I want it in UTF-16, but not this way:
b'ab\xc3\xa7'.decode('utf-8').encode('utf-16-be')
which gives me:
b'\x00a\x00b\x00\xe7'
The answer I want is the UTF-16 code units, that is, a list of int:
[32, 33, 327]
Is there any straightforward way to do that?
And of course, the reverse.
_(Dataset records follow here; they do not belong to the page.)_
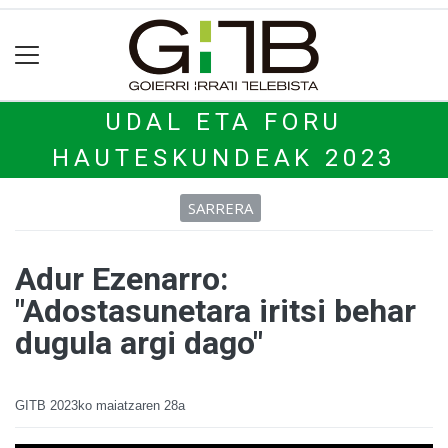
UDAL ETA FORU
HAUTESKUNDEAK 2023
SARRERA
Adur Ezenarro:
"Adostasunetara iritsi behar
dugula argi dago"
GITB
2023ko maiatzaren 28a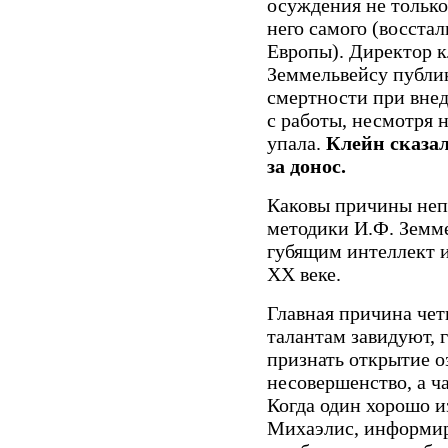
осуждения не только
него самого (восстал
Европы). Директор к
Земмельвейсу публи
смертности при внед
с работы, несмотря н
упала.
Клейн сказал
за донос.
Каковы причины неп
методики И.Ф. Земм
губящим интеллект и
ХХ веке.
Главная причина чет
талантам завидуют, г
признать открытие о
несовершенство, а ча
Когда один хорошо и
Михаэлис, информиро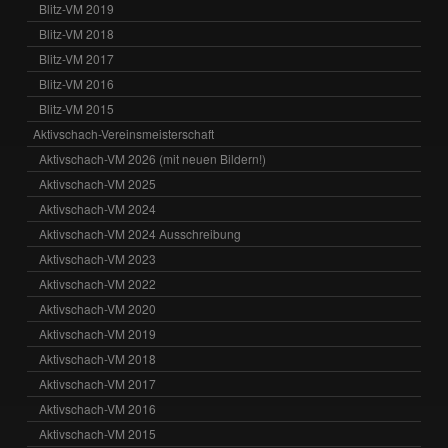
Blitz-VM 2019
Blitz-VM 2018
Blitz-VM 2017
Blitz-VM 2016
Blitz-VM 2015
Aktivschach-Vereinsmeisterschaft
Aktivschach-VM 2026 (mit neuen Bildern!)
Aktivschach-VM 2025
Aktivschach-VM 2024
Aktivschach-VM 2024 Ausschreibung
Aktivschach-VM 2023
Aktivschach-VM 2022
Aktivschach-VM 2020
Aktivschach-VM 2019
Aktivschach-VM 2018
Aktivschach-VM 2017
Aktivschach-VM 2016
Aktivschach-VM 2015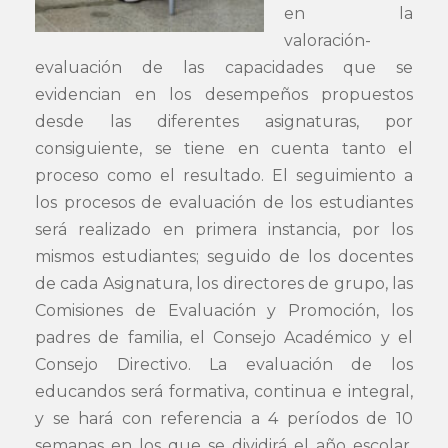
en la
valoración-
evaluación de las capacidades que se
evidencian en los desempeños propuestos
desde las diferentes asignaturas, por
consiguiente, se tiene en cuenta tanto el
proceso como el resultado. El seguimiento a
los procesos de evaluación de los estudiantes
será realizado en primera instancia, por los
mismos estudiantes; seguido de los docentes
de cada Asignatura, los directores de grupo, las
Comisiones de Evaluación y Promoción, los
padres de familia, el Consejo Académico y el
Consejo Directivo. La evaluación de los
educandos será formativa, continua e integral,
y se hará con referencia a 4 períodos de 10
semanas en los que se dividirá el año escolar.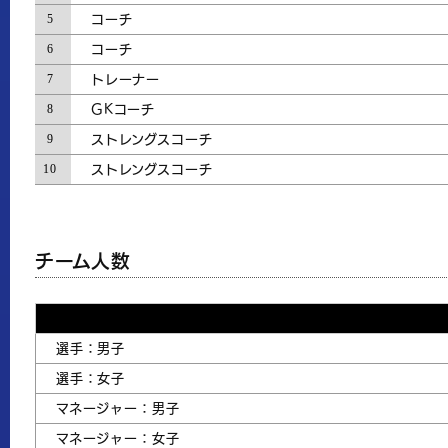
5
コーチ
6
コーチ
7
トレーナー
8
GKコーチ
9
ストレングスコーチ
10
ストレングスコーチ
チーム人数
選手：男子
選手：女子
マネージャー：男子
マネージャー：女子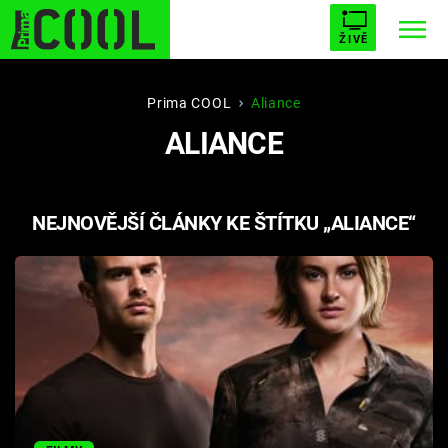
ŽIVĚ
STARHOUSE
BUFFY, PŘEMOŽITELKA UPÍRŮ
Trendy:
Prima COOL
Aliance
ALIANCE
ESCAPE
PLNEJ KOTEL
AVENGERS 5
NEJNOVĚJŠÍ ČLÁNKY KE ŠTÍTKU „ALIANCE“
Témata
Filmy
Seriály
Hry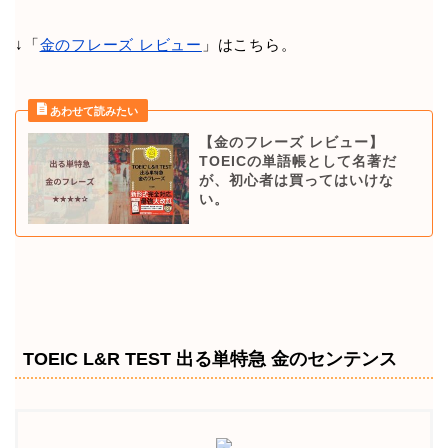
↓「
金のフレーズ レビュー
」はこちら。
【金のフレーズ レビュー】
TOEICの単語帳として名著だ
が、初心者は買ってはいけな
い。
TOEIC L&R TEST 出る単特急 金のセンテンス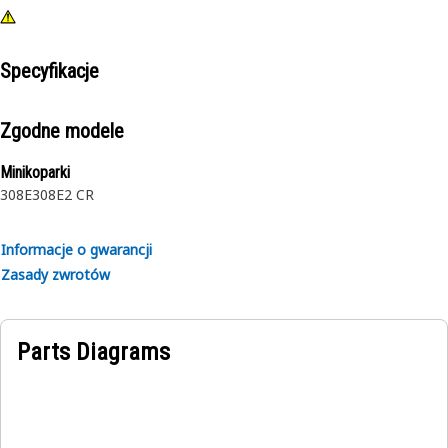
Specyfikacje
Zgodne modele
Minikoparki
308E
308E2 CR
Informacje o gwarancji
Zasady zwrotów
Parts Diagrams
Given a list of ints which are UTF-16 code units, how do I convert that to UTF-8?
The simple solution that may work in many cases would be something like:
def sort_of_get_utf16_code_units(s):
return list(map(ord, s))
print(sort_of_get_utf16_code_units('abç')
Output:
[97, 98, 231]
However, that doesn't work for characters outside the Basic Multilingual Plane (BMP):
print(sort_of_get_utf16_code_units('😊'))
Output is the Unicode code point:
[128522]
Where you might have expected the code units (as your question states):
[55357, 56842]
To get that:
def get_utf16_code_units(s):
utf16_bytes = s.encode('utf-16-be')
return [int.from_bytes(utf16_bytes[i:i+2]) for i in range(0, len(utf16_bytes), 2)]
print(get_utf16_code_units('😊'))
Output:
[55357, 56842]
Doing the reverse is similar:
def utf16_code_units_to_string(code_units):
utf16_bytes = b''.join([unit.to_bytes(2, byteorder='big') for unit in code_units])
return utf16_bytes.decode('utf-16-be')
print(utf16_code_units_to_string([55357, 56842]))
Output:
😊
The byteorder is 'big'
by default, but it doesn't hurt to be specific there.